Security mechanisms and their application
BIOS configuration
password protection
Several options in the BIOS can help to protect the system.
The BIOS configuration can be contactor protected by using a password.
In the "Security" area, it is possible to define an administrator and a user password and thus deny unauthorized persons complete or limited access to BIOS configurations by using the "User" profile.
By default, the password requirements are set to a minimum of three characters, but passwords should always contain at least eight characters.
Deactivating unused interfaces
Deactivating the interfaces and ports that are not required increases external access protection immensely.
All interfaces and ports can be deactivated in the "Main" area of the BIOS configuration.
Secure Boot activation
Activating the secure boot function provides contactor protection against hardware manipulation. Each boot process checks that no unwanted adjustments have been made to the hardware and its firmware components.
Secure Boot can be activated under the "Configuration" tab.
Windows® security
In Windows®, there is the menu item "Windows® security" in the settings under "Update & security". All relevant operating system security options are listed here and their status is displayed.
Here you can see whether you need to adjust or change security functions.
User accounts
The creation of users and user groups makes it possible to assign system rights as minimally as possible. This minimizes the risk of significant damage caused by viruses, as these often require elevated or administrator rights in order to cause damage.
Create users and user accounts and assign system rights as restrictively as possible.
Anti-virus software
The use of anti-virus software is recommended. The anti-virus software must be updated regularly in order to be able to react as quickly as possible to viruses in circulation.

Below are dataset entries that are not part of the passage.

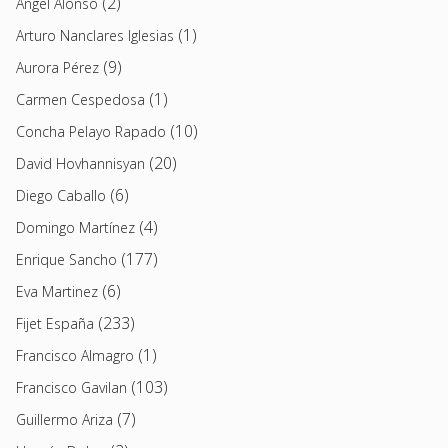
(2)
Angel Alonso
(1)
Arturo Nanclares Iglesias
(9)
Aurora Pérez
(1)
Carmen Cespedosa
(10)
Concha Pelayo Rapado
(20)
David Hovhannisyan
(6)
Diego Caballo
(4)
Domingo Martínez
(177)
Enrique Sancho
(6)
Eva Martinez
(233)
Fijet España
(1)
Francisco Almagro
(103)
Francisco Gavilan
(7)
Guillermo Ariza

Suitable anti-virus software should be selected according to the following criteria:
- Reliability:
Even the most comprehensive anti-virus software can be useless if it conflicts with other programs on your computer. Such conflicts can lead to malfunctions or temporary failures of the anti-virus protection and thus represent a weak point. - Functionality:
A good anti-virus solution should be easy to use and require no special knowledge. Complex questions or difficult decisions for the user increase the risk of user error. In some cases, anti-virus software is so complicated to run that users disable it. - Comprehensive protection:
Anti-virus software must protect all computer areas, file types and network components from attacks by computer viruses and other malware. This includes email services, the Internet, FTP and more. - Quality of contactor:
Anti-virus solutions must work in a constantly changing environment with complex computer viruses, worms and Trojans. The quality of contactor protection depends on the effectiveness of malware detection, the frequency of updates and the ability to remove infections without significantly impacting computer performance
Firewall
A firewall is essential and should be active and up to date. Microsoft® Windows® is equipped with Windows® Defender as standard. However, this can easily be replaced by any firewall.
Regular updates
It is important to carry out regular security updates. This applies to the operating system from Microsoft® and to cyber security software such as anti-virus programs and firewalls. This is the only way to close identified security gaps as quickly as possible and provide the security systems with the latest virus signatures.
Unified Write Filter (UWF)
The use of the Unified Write Filter (UWF) has been significantly simplified via our UWF Admin Tool. Settings and functions can be found in the associated documentation.
The manual and UWF Admin Tool can be found on our product website in the Downloads section.
Regular data backup
Regular data backups are recommended to ensure that process-relevant and high-availability data is backed up and remains available even in the event of a system failure.
This means that in the event of a system failure, a replacement device can be provided with the necessary data records and be ready for use as quickly as possible.
Microsoft® offers help to select a customized data backup option.
System restore
In the area of operating system recovery, we offer the option of restoring the delivery image with a bootable data carrier using the IPC OS Restore tool.
The IPC OS Restore tool offers a digital download of the operating system supplied with an IPC for recovery purposes.
The tool is loaded onto a functioning PC and executed. After verifying the IPC using the serial number, a USB restore tool is downloaded and created. The tool can be used to install the delivery operating system on the IPC.
The tool can be downloaded from the Phoenix Contact website.
Microsoft® also provides an overview of the system's own recovery options in the event of problems with a PC.